On September 18th '04 I attended a book talk by Thomas Cahill, author of
Sailing the Wine Dark Sea, at the Salt Lake City Public Library. I have read and reread
Wine Dark Sea and hoped to be able to express some of my opinions on the work to the author directly.
Cahill's forty minute talk was as lucid and as titillating as his book, but his two applause lines came during the Q&A and I found them telling. The first outburst came at the end of a short description of the Peloponnesian War elicited by my own question on Achilles and the Homeric Hero. Cahill delighted some in the audience by claiming that Athens lost the war because she had entered the fight without allies. The second time he got the crowd spontaneously clapping was as he "explained" the fall of the Greece-Roman world. He claimed that Rome fell because it taxed only the middle and lower classes while allowing the rich to pretend to pay. John Kerry's campaign talking points delivered as facts from history! The liberal agenda in "sheepskin" clothing. It seemed to me to encapsulate Cahill's "Histories."
A good share of
Wine Dark Sea, along with a major theme of Cahill's book talk, deals with the
Iliad and Cahill's interpretation of Homeric Hero. A view that crafts Hector a loving family man and Achilles a pouting adolescent. It was this view of Achilles I most wanted to challenge. My hand was the first up at the question and comment time. I challenged Cahill's view, one held by many "Romantics," that Achilles withheld his support for the Greek cause because Agamemnon "took his woman." A kind of "I'll take my ball and go home" fit, and that in the end Achilles reentered battle to choose "eternal glory" over home and family. This is the warrior hero Cahill extrapolates from Homer for us, a selfish teenager; only interested in sex and fame. This vision, he infers, drives the Western War Machine to march against distant and disinterested peoples throughout out the world. I claim, and in my question asserted, that Achilles is something else. "Isn't it true," I challenged, "that Achilles had other motivations? Was it not his desire to defend his "unalienable rights" that he challenges an unjust tyrant? Agamemnon had lead 1000 ships to ten years of war to recover a stolen wife, only to steal the beloved "wife" of Achilles. Was it not this recognition of tyrannical injustice, not his hormones that drove Achilles?" I slipped in a second point, Is it not true that Achilles did not choose glory but chose home and family and only returned to the battlefield when Cahill's "ideal husband," Hector, cut down Achilles friend, not in battle but as he stood naked and defenseless before him?"

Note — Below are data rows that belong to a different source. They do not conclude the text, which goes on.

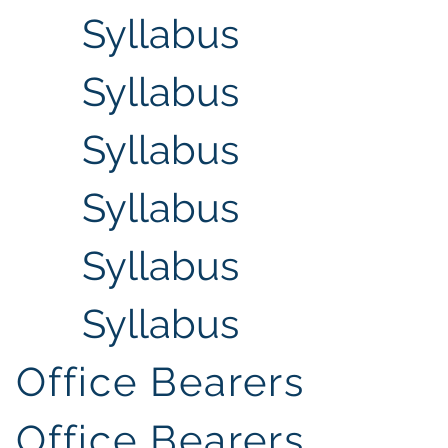
Syllabus
Syllabus
Syllabus
Syllabus
Syllabus
Syllabus
Office Bearers
Office Bearers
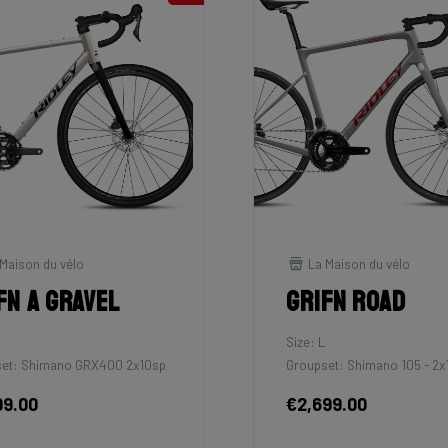
Maison du vélo
La Maison du vélo
fn A Gravel
Grifn Road
M
Size: L
et: Shimano GRX400 2x10sp
Groupset: Shimano 105 - 2x
99.00
€2,699.00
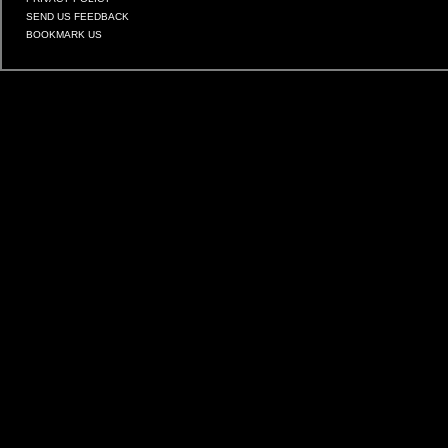
SEND US FEEDBACK
BOOKMARK US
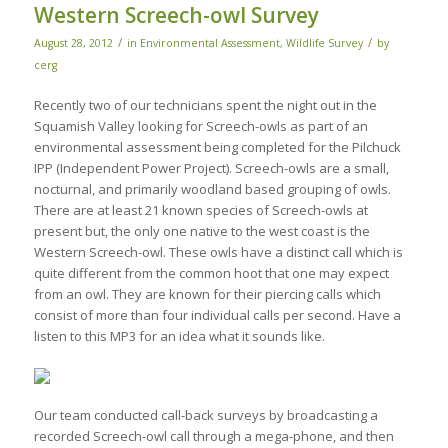
Western Screech-owl Survey
/
/
August 28, 2012
in
Environmental Assessment
,
Wildlife Survey
by
cerg
Recently two of our technicians spent the night out in the
Squamish Valley looking for Screech-owls as part of an
environmental assessment being completed for the Pilchuck
IPP (Independent Power Project). Screech-owls are a small,
nocturnal, and primarily woodland based grouping of owls.
There are at least 21 known species of Screech-owls at
present but, the only one native to the west coast is the
Western Screech-owl. These owls have a distinct call which is
quite different from the common hoot that one may expect
from an owl. They are known for their piercing calls which
consist of more than four individual calls per second. Have a
listen to this MP3 for an idea what it sounds like.
Our team conducted call-back surveys by broadcasting a
recorded Screech-owl call through a mega-phone, and then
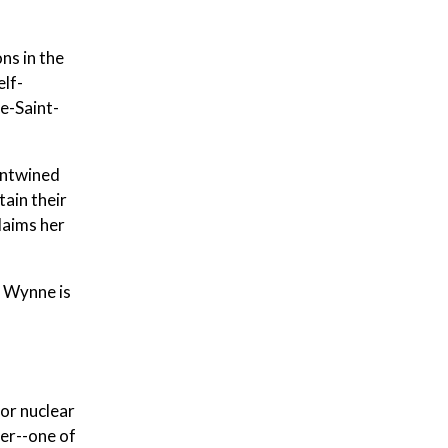
ns in the
elf-
e-Saint-
 entwined
tain their
claims her
k Wynne is
or nuclear
ger--one of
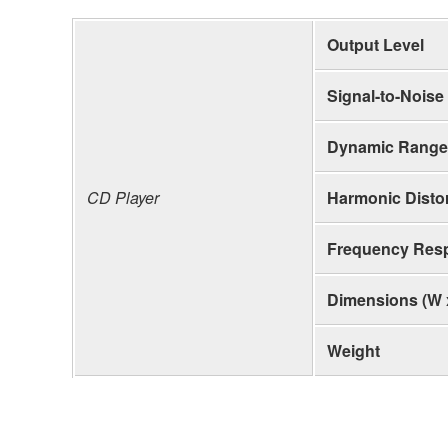
Output Level
Signal-to-Noise
Dynamic Range
CD Player
Harmonic Distor
Frequency Res
Dimensions (W 
Weight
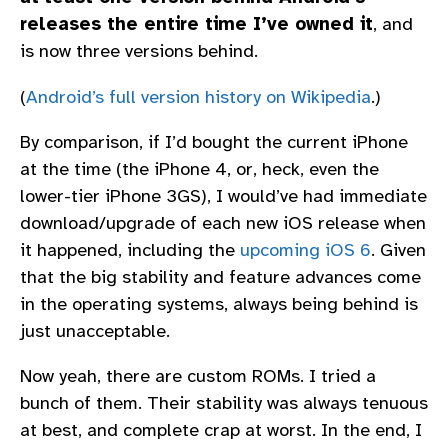
releases the entire time I’ve owned it
, and
is now three versions behind.
(
Android’s full version history on Wikipedia
.)
By comparison, if I’d bought the current iPhone
at the time (the iPhone 4, or, heck, even the
lower-tier iPhone 3GS), I would’ve had immediate
download/upgrade of each new iOS release when
it happened, including the
upcoming iOS 6
. Given
that the big stability and feature advances come
in the operating systems, always being behind is
just unacceptable.
Now yeah, there are custom ROMs. I tried a
bunch of them. Their stability was always tenuous
at best, and complete crap at worst. In the end, I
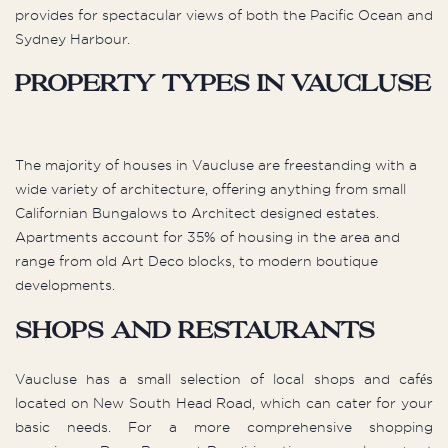
provides for spectacular views of both the Pacific Ocean and
Sydney Harbour.
Property types in Vaucluse
The majority of houses in Vaucluse are freestanding with a
wide variety of architecture, offering anything from small
Californian Bungalows to Architect designed estates.
Apartments account for 35% of housing in the area and
range from old Art Deco blocks, to modern boutique
developments.
Shops and Restaurants
Vaucluse has a small selection of local shops and cafés
located on New South Head Road, which can cater for your
basic needs. For a more comprehensive shopping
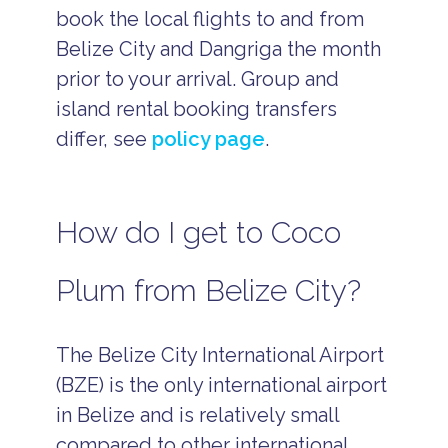
book the local flights to and from
Belize City and Dangriga the month
prior to your arrival. Group and
island rental booking transfers
differ, see
policy page
.
How do I get to Coco
Plum from Belize City?
The Belize City International Airport
(BZE) is the only international airport
in Belize and is relatively small
compared to other international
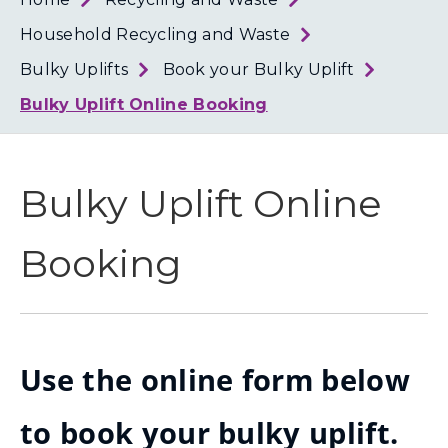
Loth
Coun
Household Recycling and Waste
Bulky Uplifts
Book your Bulky Uplift
Bulky Uplift Online Booking
Bulky Uplift Online
Booking
Use the online form below
to book your bulky uplift.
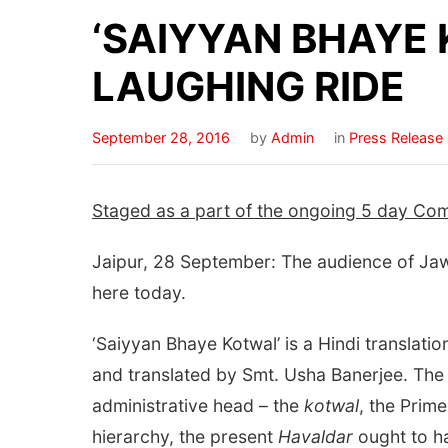
‘SAIYYAN BHAYE 
LAUGHING RIDE
September 28, 2016
by
Admin
in
Press Release
Staged as a part of the ongoing 5 day Com
Jaipur, 28 September: The audience of Jawa
here today.
‘Saiyyan Bhaye Kotwal’ is a Hindi translati
and translated by Smt. Usha Banerjee. The 
administrative head – the
kotwal
, the Prim
hierarchy, the present
Havaldar
ought to h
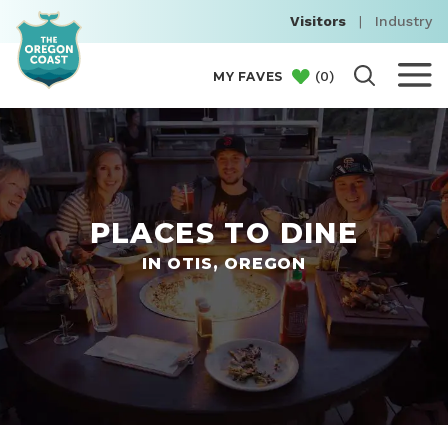
Visitors
|
Industry
(
0
)
MY FAVES
PLACES TO DINE
IN OTIS, OREGON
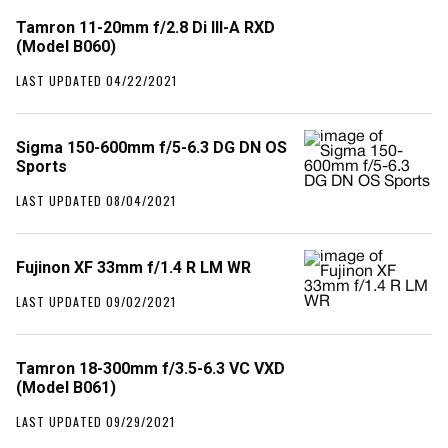
Tamron 11-20mm f/2.8 Di III-A RXD
(Model B060)
LAST UPDATED 04/22/2021
Sigma 150-600mm f/5-6.3 DG DN OS
Sports
LAST UPDATED 08/04/2021
Fujinon XF 33mm f/1.4 R LM WR
LAST UPDATED 09/02/2021
Tamron 18-300mm f/3.5-6.3 VC VXD
(Model B061)
LAST UPDATED 09/29/2021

Cahill rolled his eyes, admitted that it had happened so, but claimed it was honor not any understanding of rights that motivated Achilles. He then admitted that the hero was a complex character and either interpretation had merit. He then marched out the Spartan, the fall of Athens and John Kerry's talking points on the war in Iraq. There was no chance for rebuttal, no chance to point out to Cahill that it was Athena who held back Achilles hand when he would have cut down the tyrant; Athena, goddess of wisdom and justice, that delivered Hector to Achilles spear.

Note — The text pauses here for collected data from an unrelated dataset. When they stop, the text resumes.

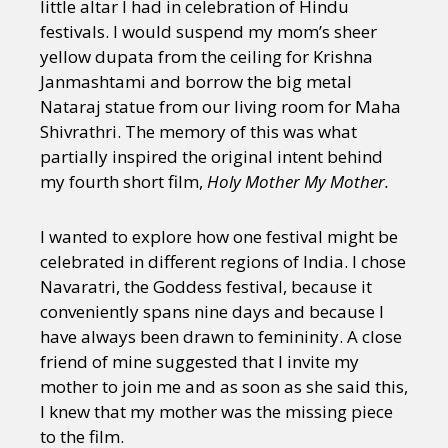
little altar I had in celebration of Hindu
festivals. I would suspend my mom’s sheer
yellow dupata from the ceiling for Krishna
Janmashtami and borrow the big metal
Nataraj statue from our living room for Maha
Shivrathri. The memory of this was what
partially inspired the original intent behind
my fourth short film,
Holy Mother My Mother.
I wanted to explore how one festival might be
celebrated in different regions of India. I chose
Navaratri, the Goddess festival, because it
conveniently spans nine days and because I
have always been drawn to femininity. A close
friend of mine suggested that I invite my
mother to join me and as soon as she said this,
I knew that my mother was the missing piece
to the film.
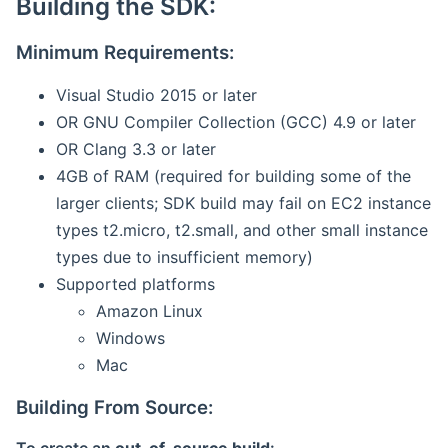
Building the SDK:
Minimum Requirements:
Visual Studio 2015 or later
OR GNU Compiler Collection (GCC) 4.9 or later
OR Clang 3.3 or later
4GB of RAM (required for building some of the
larger clients; SDK build may fail on EC2 instance
types t2.micro, t2.small, and other small instance
types due to insufficient memory)
Supported platforms
Amazon Linux
Windows
Mac
Building From Source:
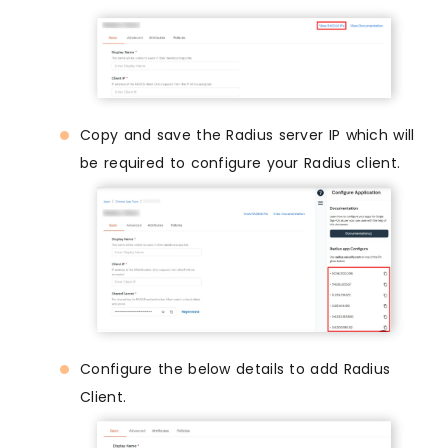
Copy and save the Radius server IP which will
be required to configure your Radius client.
Configure the below details to add Radius
Client.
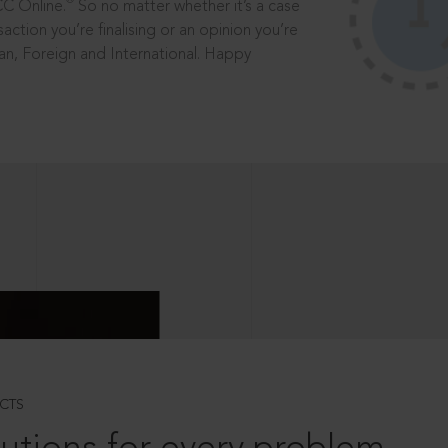
®
CC Online.
So no matter whether it’s a case
saction you’re finalising or an opinion you’re
dian, Foreign and International. Happy
CTS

I knew I would only get one more comment as I presented my daughter's copy of
Sailing the Wine-Dark Sea to the author for his autograph. "Don't you think," I asked as he scribbled, "that a better explanation of Athens' defeat in the Peloponnesian War is that parties and politicians at home in Athens, more interested in their own power than the safety of their city, lost the war by destroying the support of the people for their troops in the field?" Again the rolling of the eyes, a moment of reflection and then Cahill's "No!"
"You should read Thucydides!" I said as he handed up the book.
"I do read Thucydides!" he claimed as he dismissed me by reaching for the next proffered tome.
Then read him again, I thought as I turned away. Read Thucydides, the father of Objective History. Yes Thucydidies could be objective in his project to reveal the nature of war and the causes of victory and defeat. He wrote in a day before publishers, best sellers and book talks. He wrote history for the future in the days before history was for sale.